The average class size is less than 15 students, with some classes as small as 3–4 students. Courses offered include advanced mathematics classes (including differential equations), Spanish and Chinese language classes, as well as various electives such as machine learning and animation. Students can enroll in classes not offered by the school through dual enrollment with the University of Nevada, Reno, where students are encouraged to enroll when their abilities or interests exceed the school's offerings. Some students take even graduate-level classes, with most Academy graduates taking upper-division UNR classes before graduation.

== History ==
The school's Reno campus was founded following state legislation passed in 2005 providing for the creation of a "university school for profoundly gifted pupils." Bob and Jan Davidson, former owners of Davidson & Associates and supporters of gifted education, established the school as an outgrowth of the Davidson Young Scholars program following requests by many of the parents in the program to establish a full-time school, with some saying they would move for their students to attend.

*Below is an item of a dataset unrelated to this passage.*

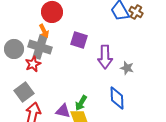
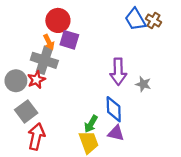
purple square: (79, 40) -> (69, 40), moved
gray circle: (14, 49) -> (16, 81), moved
blue diamond: (117, 98) -> (114, 109), moved
purple triangle: (63, 111) -> (116, 133), moved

An online campus was launched in the 2017–18 academic year. The online option provides profoundly gifted students in the United States and Canada a "rigorous online academic environment where these students can thrive among their intellectual peers." The online campus has since spun off as a separate entity.

==Awards and honors==
- Consistently ranked as one of the nation's "top-performing schools with elite students" by the Washington Posts Jay Mathews.
- Ranked #1 public high school in America by Niche.com.
- 16 out of 25 seniors were named 2024 National Merit Scholarship semifinalists.
- 2016, 2020, 2021, 2022, 2023, 2024, 2025, and 2026 winners of the Nevada Science Bowl. Placed 2nd in the nation at the National Science Bowl finals in D.C. in 2026.
- One presidential scholar in 2014, 2015, 2016, and 2020, and two presidential scholars in 2017.
- 2023 and 2024 winners of the Nevada Mathcounts competition.
- 2017, 2018, 2022, and 2024 "Elite Eight" team in the International Public Policy Forum.
- The school's DECA chapter regularly sends about half of its students to DECA's International Career Development Conference.

==Notable alumni==
- Taylor Wilson (born 1994), nuclear scientist and youngest person to build a working Farnsworth–Hirsch fusor.